***** DATA FOR THIS TASK *****

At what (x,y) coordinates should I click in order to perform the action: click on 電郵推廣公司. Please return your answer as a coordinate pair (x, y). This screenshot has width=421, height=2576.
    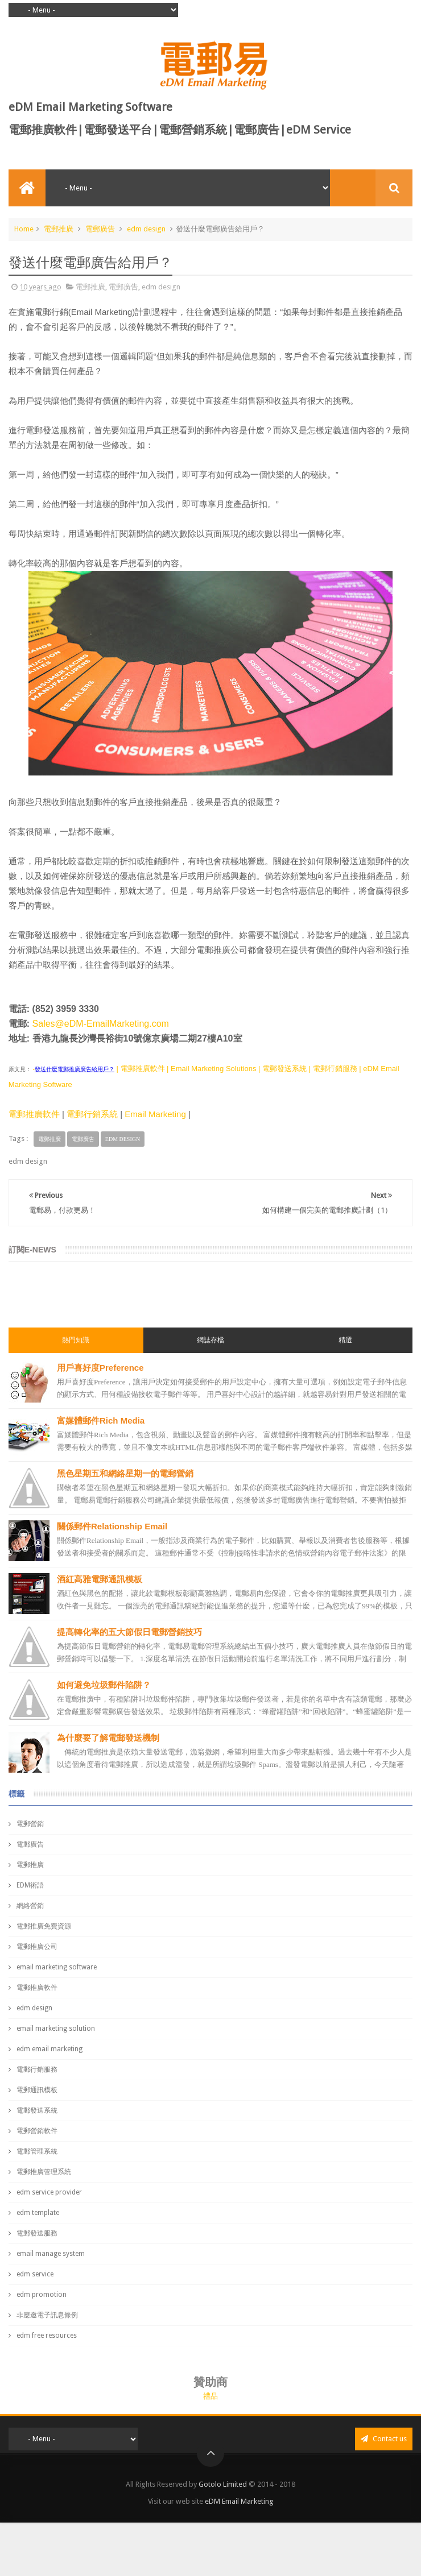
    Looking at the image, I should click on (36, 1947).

*****
***** DATA FOR THIS TASK *****

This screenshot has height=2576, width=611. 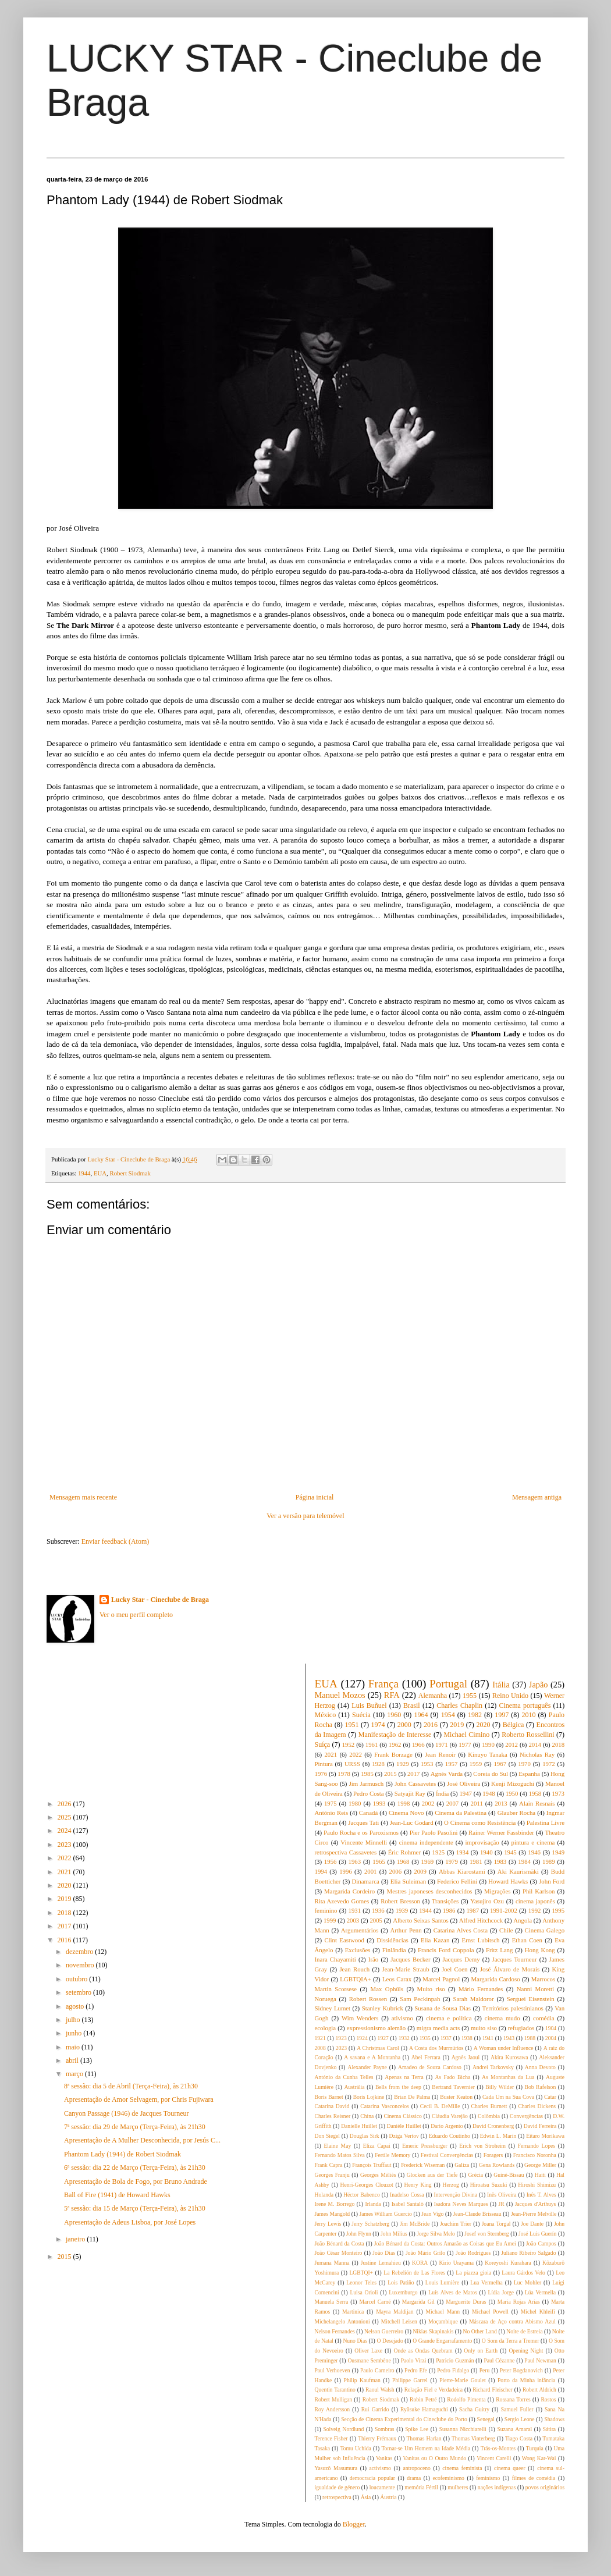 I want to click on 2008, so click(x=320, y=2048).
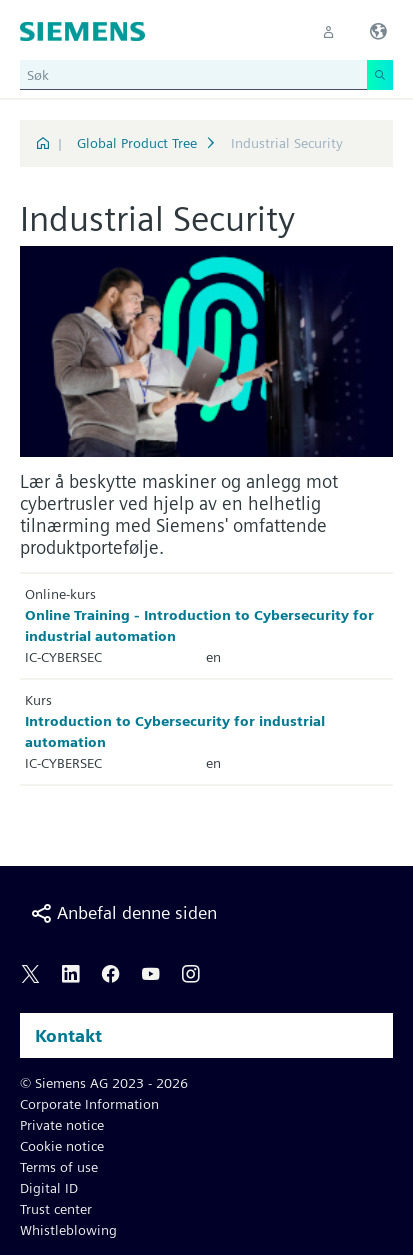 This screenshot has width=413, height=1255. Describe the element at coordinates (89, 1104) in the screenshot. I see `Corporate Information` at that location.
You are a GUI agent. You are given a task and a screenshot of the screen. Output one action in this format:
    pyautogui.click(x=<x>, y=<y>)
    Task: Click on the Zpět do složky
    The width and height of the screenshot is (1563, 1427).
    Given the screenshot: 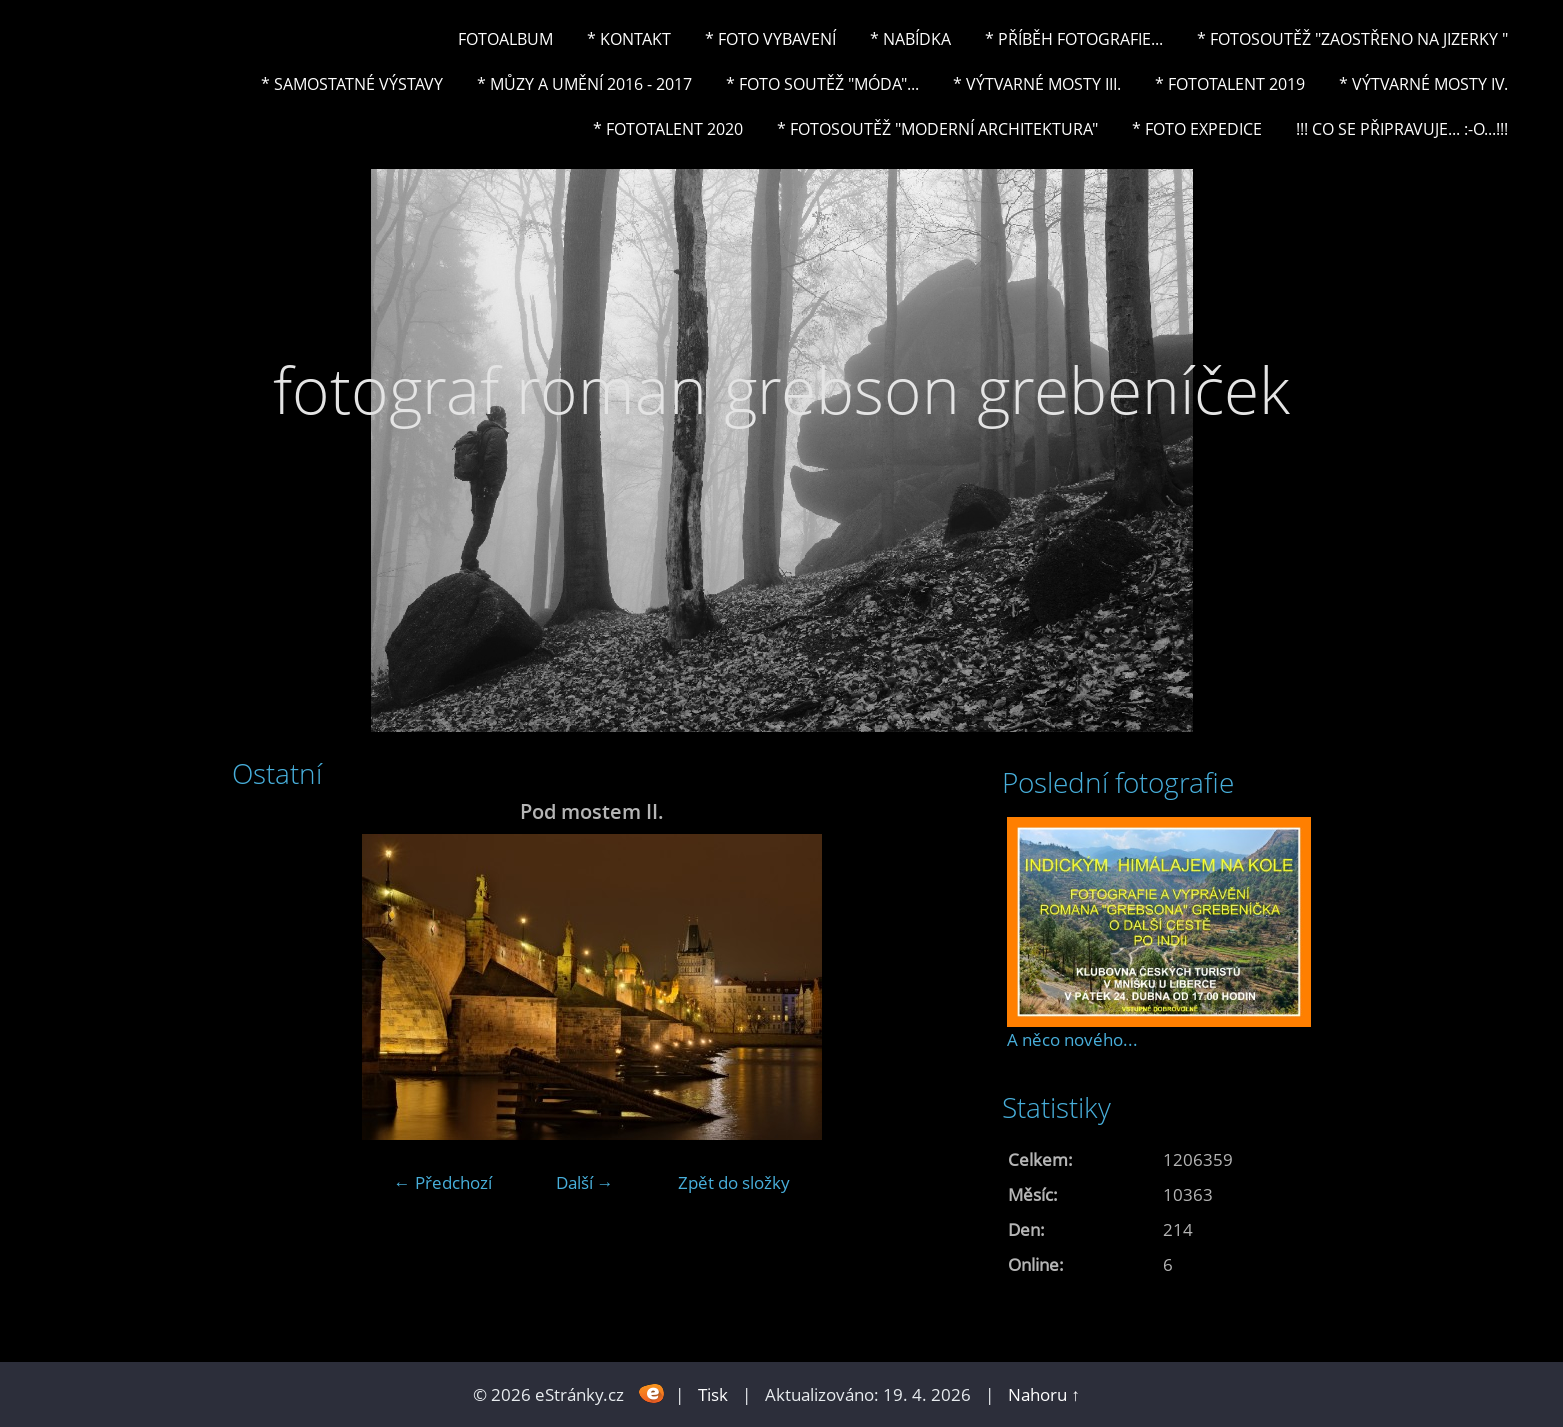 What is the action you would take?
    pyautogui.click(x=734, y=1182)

*****

* INSTRUCTIONS FOR THE TASK *
Scan the listing above for the line that has "You are a GUI", then copy exactly from that line through the line that has "The width and".

* WRITTEN RESPONSE *
You are a GUI agent. You are given a task and a screenshot of the screen. Output one action in this format:
    pyautogui.click(x=<x>, y=<y>)
    Task: Click on the Zpět do složky
    The width and height of the screenshot is (1563, 1427).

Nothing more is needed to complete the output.